Former Senate Majority Leader Harry Reid’s former Deputy Chief of Staff, Adam Jentleson, wrote that a quick coalescing around Bernie Sanders or Elizabeth Warren is best for a Democratic win.
Indigenous Pirate Radio’s Breakdancing with the Wolves podcast’s Gyasi Ross appeared on AM Joy on MSNBC. He had a prescient message for Democrats. Joy-Ann Reid referred to Adam Jentleson’s article about Democrats nominating either Bernie Sanders or Elizabeth Warren quickly. Gyasi Ross agreed but wanted to enhance the message to the Democratic Party.
“The progressives are bringing the energy. They are bringing the funk.
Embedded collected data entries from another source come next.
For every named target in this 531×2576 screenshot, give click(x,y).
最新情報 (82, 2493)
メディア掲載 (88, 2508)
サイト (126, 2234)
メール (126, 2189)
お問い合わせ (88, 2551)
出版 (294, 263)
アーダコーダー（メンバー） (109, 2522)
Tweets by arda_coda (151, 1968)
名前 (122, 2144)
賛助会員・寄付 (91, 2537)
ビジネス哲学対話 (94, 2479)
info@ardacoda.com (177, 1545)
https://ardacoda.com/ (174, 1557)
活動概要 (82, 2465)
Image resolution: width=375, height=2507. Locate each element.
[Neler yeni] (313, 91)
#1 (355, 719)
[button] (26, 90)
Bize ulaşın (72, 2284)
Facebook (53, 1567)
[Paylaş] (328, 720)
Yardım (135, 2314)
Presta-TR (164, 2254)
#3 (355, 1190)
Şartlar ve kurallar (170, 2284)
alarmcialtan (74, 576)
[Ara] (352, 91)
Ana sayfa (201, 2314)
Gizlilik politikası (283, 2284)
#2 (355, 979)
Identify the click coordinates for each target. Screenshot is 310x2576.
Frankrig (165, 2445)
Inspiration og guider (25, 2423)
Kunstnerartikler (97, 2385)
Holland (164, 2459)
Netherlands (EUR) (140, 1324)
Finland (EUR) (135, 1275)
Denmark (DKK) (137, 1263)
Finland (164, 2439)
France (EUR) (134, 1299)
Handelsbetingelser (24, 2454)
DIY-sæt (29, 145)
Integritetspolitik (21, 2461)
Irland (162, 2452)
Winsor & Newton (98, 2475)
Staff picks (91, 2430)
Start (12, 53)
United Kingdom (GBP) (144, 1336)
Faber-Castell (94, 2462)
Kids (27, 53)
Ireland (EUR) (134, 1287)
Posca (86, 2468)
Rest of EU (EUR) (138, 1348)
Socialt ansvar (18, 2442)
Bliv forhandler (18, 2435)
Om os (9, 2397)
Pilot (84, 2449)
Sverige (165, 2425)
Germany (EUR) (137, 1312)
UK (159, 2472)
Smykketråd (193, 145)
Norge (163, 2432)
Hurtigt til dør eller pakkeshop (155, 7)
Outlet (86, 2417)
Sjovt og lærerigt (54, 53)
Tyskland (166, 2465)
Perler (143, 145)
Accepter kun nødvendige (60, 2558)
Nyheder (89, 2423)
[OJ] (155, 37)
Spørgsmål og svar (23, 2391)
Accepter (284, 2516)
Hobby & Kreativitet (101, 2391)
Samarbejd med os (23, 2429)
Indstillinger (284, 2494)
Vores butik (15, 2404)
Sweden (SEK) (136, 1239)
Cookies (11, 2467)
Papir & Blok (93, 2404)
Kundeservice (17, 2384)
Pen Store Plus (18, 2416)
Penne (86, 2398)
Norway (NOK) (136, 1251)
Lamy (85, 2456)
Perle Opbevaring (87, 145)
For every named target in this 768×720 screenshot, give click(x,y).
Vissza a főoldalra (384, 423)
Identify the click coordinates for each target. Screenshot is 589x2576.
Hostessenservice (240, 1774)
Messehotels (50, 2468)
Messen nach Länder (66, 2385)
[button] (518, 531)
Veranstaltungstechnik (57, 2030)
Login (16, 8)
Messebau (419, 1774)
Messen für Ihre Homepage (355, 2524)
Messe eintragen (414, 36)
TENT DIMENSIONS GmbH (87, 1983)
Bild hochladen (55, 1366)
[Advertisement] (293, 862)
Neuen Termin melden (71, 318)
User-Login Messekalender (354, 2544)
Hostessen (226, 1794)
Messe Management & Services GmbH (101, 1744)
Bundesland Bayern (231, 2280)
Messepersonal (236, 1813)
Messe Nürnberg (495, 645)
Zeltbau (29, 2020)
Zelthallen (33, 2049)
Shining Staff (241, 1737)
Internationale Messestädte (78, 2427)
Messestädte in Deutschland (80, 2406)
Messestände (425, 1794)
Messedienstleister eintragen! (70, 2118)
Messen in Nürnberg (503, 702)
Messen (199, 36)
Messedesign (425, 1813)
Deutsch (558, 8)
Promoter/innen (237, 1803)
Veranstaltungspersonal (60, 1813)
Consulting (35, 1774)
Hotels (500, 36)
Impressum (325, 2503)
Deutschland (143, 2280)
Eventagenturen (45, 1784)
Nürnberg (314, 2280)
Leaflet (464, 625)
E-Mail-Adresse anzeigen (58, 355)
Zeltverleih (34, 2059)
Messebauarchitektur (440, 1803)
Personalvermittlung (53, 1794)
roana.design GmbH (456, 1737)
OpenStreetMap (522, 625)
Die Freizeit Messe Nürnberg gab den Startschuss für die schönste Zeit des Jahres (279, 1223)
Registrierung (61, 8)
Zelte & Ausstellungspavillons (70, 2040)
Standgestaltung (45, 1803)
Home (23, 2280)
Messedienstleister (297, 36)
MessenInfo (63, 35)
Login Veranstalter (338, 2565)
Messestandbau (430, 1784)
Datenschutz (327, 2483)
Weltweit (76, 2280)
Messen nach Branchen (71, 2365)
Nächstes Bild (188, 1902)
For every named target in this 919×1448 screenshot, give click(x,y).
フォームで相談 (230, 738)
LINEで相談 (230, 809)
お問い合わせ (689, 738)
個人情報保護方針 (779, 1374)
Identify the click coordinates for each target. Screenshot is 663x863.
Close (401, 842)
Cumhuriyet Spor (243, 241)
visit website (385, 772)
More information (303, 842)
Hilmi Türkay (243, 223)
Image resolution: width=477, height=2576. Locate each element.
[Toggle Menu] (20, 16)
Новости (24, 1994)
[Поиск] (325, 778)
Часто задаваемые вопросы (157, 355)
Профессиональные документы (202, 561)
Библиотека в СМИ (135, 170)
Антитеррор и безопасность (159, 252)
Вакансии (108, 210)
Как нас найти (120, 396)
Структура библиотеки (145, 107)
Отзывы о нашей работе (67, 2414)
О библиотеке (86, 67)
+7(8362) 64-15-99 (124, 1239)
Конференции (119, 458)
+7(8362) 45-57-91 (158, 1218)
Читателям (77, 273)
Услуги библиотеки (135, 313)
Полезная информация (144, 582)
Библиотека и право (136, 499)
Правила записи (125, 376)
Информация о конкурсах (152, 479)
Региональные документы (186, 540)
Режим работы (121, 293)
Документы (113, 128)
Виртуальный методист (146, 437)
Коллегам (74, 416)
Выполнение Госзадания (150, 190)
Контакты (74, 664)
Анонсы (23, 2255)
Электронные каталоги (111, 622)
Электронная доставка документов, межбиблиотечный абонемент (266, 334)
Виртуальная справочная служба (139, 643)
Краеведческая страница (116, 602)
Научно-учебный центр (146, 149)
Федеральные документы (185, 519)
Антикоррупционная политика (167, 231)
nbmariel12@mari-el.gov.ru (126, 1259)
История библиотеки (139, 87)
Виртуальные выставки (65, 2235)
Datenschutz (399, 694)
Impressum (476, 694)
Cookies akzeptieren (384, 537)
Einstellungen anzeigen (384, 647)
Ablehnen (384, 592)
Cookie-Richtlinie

They are bringing the flavor whether you are talking about Elizabeth Warren, whether you are talking about Bernie Sanders,” said Ross. “Again, I want to get back to the message that people of color absolutely will turn out with enthusiasm, with clapping their hands and breaking to move and action if the Democrats deliver the goods. We saw that in 2008. We saw that in 2012. … We need a candidate that elicits excitement, that elicits something more.”
Ross went on to say that some people on his Twitter feed say beating Trump is excitement enough. He shot that down.
“No,” Ross said pointedly. “We actually need vision. … We need somebody who can see where we are going not just to repudiate where we’ve been.”
Watch the portion of the segment below with some commentary.
Why Bernie Sanders or Elizabeth Warren the best choices
Adam Jentleson recently wrote the following in GQ titled “Quickly Nominating Bernie Sanders or Elizabeth Warren Is Democrats’ Best Chance at 2020.”
Democratic voters want to know how this all ends. They’re fixated on electability, which is notoriously hard to gauge. You have to guess what other people will think several months in the future, with no idea what will happen in between. Prioritizing electability in presidential elections led Democrats to nominate John Kerry, while ignoring it led them to nominate Barack Obama. “Voters are not very good at predicting electability,” summed up pollster Patrick Murray. But despite this obsession, Democrats are whistling past one enormous threat to the electability of the Democratic nominee: a long and divisive primary.
Giving your opponent a big head start, during which he can spend his effectively unlimited sums of money while wielding the power of incumbency and the bully pulpit of the presidency, is bad for electability. Trump doesn’t need to know who his opponent is to start running ads promoting himself and building the grassroots infrastructure he needs in swing states.
Jentleson goes on to point out why Democratic victory goes through the progressive direction.
But while the moderates are selling themselves as the safe choices, they’re far more likely than the progressives to lead Democrats down the risky road of a long, divisive primary. This isn’t 1996—we’re not dancing the Macarena at the convention and the moderates aren’t the unity candidates—the progressives are. The party has shifted leftward, with self-identified liberals making up the largest share of the party in seventeen years. All the energy, enthusiasm, and grassroots support lies with the progressives, who can raise ungodly sums of money without attending a single fundraiser. To borrow Chris Rock’s analysis, they are the “of the moment” candidates, not the “it’s my turn” ones—and the of the moment candidates win. The sooner Democrats realize that, the faster they can unify the party and turn their attention to beating Donald Trump.
Jentleson then attempts to dispel the electability trap.
There’s so little reliable data on electability because the sample size is ridiculously small: there have only been 24 presidential elections since the advent of modern polling. One of the most-often cited pieces of research on presidential electability is a study of House races—which is circular, because over the last decade or so, the outcome of Congressional races have come to depend almost entirely on the outcome of presidential races. We are largely flying blind—we should check the instruments, but Biden, Warren, and Sanders all beat Trump consistently, both in national polls and in the Real Clear Politics averages of Michigan, Wisconsin, and Pennsylvania. And one thing we can know beyond a shadow of a doubt is that a long primary where Democrats spend their finite resources like time and money attacking each other, instead of Trump, while Trump spends his unlimited money attacking them, is bad.
In a crowded field, Democratic voters have options, but they may not be the ones they think they have. At the end of the day, there may only be three choices: Warren, Sanders, or a long and divisive primary. Let’s choose wisely.
It is clear, that if Democrats want a big, it does not go through Biden, Buttigieg, or Klobuchar. Insanity is doing the same thing over and over again and expecting a different result. Let’s hope the rank & file wake up as the Establishment will not. They cannot.